From that experimental culture came popular programmes such as The Clothes Show, Top Gear and Pot Black, which was the first time snooker had been shown on TV.

Among the programmes that never made it to air was a primitive model for Big Brother in the late 70s in which camera crews filmed a group of celebrities together in a studio and eavesdropped on their conversations.

For Mr Duckmanton the move is returning full circle, splitting up production sites again between the BBC Drama Village, based at Birmingham University, and the BBC's site in Whiteladies Road, Bristol.

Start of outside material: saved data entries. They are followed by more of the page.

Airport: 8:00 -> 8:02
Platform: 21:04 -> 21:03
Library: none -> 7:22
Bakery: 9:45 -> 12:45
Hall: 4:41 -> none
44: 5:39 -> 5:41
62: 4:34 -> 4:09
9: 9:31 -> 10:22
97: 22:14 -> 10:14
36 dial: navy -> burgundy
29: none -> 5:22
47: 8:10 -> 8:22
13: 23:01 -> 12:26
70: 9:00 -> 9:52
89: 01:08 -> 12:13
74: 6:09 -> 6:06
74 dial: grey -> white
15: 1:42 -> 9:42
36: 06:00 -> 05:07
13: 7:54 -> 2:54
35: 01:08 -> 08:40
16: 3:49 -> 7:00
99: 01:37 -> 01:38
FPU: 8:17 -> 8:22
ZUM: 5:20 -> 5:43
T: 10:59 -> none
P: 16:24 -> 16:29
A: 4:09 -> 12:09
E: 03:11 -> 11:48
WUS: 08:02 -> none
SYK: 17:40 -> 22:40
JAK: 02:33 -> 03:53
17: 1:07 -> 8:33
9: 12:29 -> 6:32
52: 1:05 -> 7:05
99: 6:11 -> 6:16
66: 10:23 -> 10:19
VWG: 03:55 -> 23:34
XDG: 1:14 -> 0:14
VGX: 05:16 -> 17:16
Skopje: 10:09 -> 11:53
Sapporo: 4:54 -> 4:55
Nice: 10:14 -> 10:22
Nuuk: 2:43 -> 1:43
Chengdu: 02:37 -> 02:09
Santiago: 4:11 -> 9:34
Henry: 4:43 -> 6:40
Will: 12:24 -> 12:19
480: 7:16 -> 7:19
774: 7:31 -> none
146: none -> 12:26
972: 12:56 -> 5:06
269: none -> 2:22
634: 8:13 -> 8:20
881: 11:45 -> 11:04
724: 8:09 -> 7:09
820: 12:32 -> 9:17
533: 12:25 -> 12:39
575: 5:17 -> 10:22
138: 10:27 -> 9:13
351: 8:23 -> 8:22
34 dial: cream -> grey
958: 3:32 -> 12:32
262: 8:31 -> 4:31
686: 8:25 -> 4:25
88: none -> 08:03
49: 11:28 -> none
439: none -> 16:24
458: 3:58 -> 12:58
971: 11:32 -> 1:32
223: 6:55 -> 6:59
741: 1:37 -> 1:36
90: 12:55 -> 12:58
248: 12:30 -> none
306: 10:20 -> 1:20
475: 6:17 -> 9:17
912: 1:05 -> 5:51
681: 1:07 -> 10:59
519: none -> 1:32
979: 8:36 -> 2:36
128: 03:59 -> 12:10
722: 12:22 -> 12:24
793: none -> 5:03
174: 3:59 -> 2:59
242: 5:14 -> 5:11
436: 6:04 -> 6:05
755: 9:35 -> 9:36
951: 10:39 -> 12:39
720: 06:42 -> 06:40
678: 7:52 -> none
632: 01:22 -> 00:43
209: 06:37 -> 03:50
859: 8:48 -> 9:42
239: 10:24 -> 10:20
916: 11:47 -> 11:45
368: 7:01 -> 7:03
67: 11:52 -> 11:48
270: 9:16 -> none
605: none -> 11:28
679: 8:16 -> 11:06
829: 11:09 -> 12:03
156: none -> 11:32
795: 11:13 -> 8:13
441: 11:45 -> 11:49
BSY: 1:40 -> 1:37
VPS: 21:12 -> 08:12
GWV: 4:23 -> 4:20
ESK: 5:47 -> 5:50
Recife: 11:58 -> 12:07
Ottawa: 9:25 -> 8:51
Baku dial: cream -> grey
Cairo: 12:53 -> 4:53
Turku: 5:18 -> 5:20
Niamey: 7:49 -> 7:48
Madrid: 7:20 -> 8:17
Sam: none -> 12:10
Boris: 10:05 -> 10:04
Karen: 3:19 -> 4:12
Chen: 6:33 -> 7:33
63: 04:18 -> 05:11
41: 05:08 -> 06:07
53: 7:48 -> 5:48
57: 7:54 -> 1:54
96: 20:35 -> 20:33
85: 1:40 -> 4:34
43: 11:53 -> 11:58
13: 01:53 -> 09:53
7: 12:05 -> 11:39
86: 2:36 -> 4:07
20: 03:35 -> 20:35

"It's not such a wrench to leave the corporation," he said. "In the beginning we were treated well but now I feel more like a commodity.

"No, it's the people it's hard to leave and the social aspect. We all get together in the Craven Arms or another pub after work and have a drink."

'More focused'

Michele Paduano, Midlands Today's National Union of Journalists representative said: "It's the end of Birmingham as a major, national, programme-making centre. It continues the decline from Pebble Mill and Birmingham is losing out to Bristol and Manchester. The people of the West Midlands shouldn't stand for it."

The BBC press office said "over 100 [Birmingham] posts will be impacted by these changes" and said about 60% of factual staff would be offered jobs in Bristol.

The BBC said the plan was part of its commitment to put quality first, working within its parameters of the current licence fee settlement.

Mr Thompson said: "The BBC of 2017 will be a smaller, more focused organisation but one better placed to take advantage of the digital future and completely committed to delivering the highest quality content for all audiences."